• [Dataset extract]:

Segment Open

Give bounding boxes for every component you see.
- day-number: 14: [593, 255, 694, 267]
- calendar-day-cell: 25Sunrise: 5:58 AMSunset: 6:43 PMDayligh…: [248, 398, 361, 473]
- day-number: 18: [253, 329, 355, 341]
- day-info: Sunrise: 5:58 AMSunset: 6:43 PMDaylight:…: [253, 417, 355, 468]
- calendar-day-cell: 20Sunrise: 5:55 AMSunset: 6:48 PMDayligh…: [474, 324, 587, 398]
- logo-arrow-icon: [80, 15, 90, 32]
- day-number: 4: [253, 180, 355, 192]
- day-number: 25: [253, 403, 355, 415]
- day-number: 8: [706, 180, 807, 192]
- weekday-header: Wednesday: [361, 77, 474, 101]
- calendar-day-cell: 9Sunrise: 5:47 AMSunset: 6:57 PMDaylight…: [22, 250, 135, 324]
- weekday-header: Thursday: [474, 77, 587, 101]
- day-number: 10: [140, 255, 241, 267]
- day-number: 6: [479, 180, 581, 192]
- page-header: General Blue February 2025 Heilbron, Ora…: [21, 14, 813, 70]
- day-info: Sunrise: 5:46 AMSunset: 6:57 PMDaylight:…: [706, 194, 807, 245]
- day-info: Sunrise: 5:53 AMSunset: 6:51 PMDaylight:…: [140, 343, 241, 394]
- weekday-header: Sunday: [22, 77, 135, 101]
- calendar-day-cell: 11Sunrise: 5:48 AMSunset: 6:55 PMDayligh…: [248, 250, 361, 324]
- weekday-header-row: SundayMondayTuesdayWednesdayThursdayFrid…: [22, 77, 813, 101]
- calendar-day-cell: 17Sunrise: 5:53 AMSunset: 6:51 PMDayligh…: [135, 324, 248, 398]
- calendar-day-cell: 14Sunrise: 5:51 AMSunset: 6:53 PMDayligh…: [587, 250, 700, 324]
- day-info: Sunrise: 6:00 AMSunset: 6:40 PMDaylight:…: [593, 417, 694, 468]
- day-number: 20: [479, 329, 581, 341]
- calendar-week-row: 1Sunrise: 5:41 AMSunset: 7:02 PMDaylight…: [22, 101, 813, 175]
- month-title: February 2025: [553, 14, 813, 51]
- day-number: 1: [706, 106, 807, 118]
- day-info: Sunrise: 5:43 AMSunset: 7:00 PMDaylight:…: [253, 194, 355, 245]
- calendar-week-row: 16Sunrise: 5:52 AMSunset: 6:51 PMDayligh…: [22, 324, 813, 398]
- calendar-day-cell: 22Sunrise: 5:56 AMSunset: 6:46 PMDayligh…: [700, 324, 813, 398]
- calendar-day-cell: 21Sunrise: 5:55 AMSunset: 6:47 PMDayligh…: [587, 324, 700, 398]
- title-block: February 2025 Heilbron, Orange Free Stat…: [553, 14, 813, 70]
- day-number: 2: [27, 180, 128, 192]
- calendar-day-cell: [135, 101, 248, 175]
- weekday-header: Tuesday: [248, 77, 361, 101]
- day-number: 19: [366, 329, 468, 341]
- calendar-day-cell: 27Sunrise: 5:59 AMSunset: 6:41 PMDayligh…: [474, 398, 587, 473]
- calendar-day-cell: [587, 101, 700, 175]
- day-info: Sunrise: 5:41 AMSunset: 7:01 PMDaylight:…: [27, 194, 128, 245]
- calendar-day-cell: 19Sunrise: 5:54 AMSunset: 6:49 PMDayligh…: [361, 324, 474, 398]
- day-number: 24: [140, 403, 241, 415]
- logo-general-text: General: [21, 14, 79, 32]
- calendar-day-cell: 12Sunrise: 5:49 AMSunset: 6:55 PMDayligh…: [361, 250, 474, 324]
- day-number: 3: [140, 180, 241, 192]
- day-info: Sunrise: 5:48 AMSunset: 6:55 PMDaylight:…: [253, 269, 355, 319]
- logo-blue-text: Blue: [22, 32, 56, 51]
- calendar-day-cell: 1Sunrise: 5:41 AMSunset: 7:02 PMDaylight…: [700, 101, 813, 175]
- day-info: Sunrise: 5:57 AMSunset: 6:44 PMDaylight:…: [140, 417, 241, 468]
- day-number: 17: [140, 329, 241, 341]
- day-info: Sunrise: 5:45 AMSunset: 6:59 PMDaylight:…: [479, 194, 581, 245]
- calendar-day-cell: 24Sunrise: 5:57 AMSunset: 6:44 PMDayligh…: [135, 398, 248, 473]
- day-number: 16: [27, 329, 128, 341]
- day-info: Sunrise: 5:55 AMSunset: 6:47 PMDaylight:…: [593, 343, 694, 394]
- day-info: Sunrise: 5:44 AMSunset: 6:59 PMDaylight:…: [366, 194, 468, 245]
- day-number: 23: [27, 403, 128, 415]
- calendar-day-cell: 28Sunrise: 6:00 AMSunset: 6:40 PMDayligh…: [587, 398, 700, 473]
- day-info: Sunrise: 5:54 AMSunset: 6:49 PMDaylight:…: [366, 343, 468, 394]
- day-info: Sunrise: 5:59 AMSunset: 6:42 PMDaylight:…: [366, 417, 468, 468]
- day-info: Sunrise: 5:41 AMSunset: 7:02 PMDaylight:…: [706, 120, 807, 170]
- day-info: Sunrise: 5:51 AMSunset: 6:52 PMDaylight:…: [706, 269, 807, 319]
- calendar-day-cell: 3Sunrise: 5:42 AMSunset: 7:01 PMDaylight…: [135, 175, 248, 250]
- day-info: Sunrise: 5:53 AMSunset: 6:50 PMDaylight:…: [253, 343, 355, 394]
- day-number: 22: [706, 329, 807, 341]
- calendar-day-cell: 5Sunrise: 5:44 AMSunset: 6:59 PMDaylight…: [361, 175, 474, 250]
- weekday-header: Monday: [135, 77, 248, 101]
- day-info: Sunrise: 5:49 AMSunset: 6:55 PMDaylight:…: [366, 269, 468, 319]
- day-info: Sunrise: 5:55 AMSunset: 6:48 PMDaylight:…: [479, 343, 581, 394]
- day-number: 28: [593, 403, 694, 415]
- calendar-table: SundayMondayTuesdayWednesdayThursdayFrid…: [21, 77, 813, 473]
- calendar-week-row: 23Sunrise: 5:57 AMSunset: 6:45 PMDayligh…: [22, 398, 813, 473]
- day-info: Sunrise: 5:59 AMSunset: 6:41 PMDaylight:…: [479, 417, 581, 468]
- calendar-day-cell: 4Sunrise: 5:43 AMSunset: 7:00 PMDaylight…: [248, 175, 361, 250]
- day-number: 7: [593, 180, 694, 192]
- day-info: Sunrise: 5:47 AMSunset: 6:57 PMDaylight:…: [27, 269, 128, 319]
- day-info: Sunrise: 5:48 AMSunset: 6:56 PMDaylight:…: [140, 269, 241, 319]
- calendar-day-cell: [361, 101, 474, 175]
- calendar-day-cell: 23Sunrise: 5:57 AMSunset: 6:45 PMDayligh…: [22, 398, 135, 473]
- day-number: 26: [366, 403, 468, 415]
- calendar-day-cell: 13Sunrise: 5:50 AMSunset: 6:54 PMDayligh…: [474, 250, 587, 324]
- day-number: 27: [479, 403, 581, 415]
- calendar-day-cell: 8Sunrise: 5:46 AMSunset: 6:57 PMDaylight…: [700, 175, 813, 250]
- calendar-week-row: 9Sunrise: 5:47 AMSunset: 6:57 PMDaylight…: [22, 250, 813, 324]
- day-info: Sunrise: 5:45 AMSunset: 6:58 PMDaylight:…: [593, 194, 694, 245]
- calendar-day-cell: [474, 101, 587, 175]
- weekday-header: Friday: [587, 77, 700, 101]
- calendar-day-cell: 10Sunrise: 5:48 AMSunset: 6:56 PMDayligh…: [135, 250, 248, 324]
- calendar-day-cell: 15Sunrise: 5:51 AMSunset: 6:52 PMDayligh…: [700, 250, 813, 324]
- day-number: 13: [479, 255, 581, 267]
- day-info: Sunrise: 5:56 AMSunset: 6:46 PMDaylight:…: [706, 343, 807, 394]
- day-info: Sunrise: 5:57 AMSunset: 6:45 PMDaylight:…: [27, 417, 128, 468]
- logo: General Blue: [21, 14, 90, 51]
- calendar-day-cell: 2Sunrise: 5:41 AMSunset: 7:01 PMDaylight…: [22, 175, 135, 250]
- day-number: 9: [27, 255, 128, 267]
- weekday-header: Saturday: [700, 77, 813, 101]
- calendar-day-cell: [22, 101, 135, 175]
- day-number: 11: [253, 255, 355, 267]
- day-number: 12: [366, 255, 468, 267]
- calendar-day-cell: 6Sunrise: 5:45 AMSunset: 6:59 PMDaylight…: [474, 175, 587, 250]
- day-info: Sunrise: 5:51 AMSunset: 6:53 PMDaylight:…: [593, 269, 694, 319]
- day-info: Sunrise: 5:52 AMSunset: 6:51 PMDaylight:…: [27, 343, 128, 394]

Segment Closed

• [Exercise aim]: Count the lines in the entries above where the string "Blue" shows up, and give that number only.

• [Solution to the exercise]: 3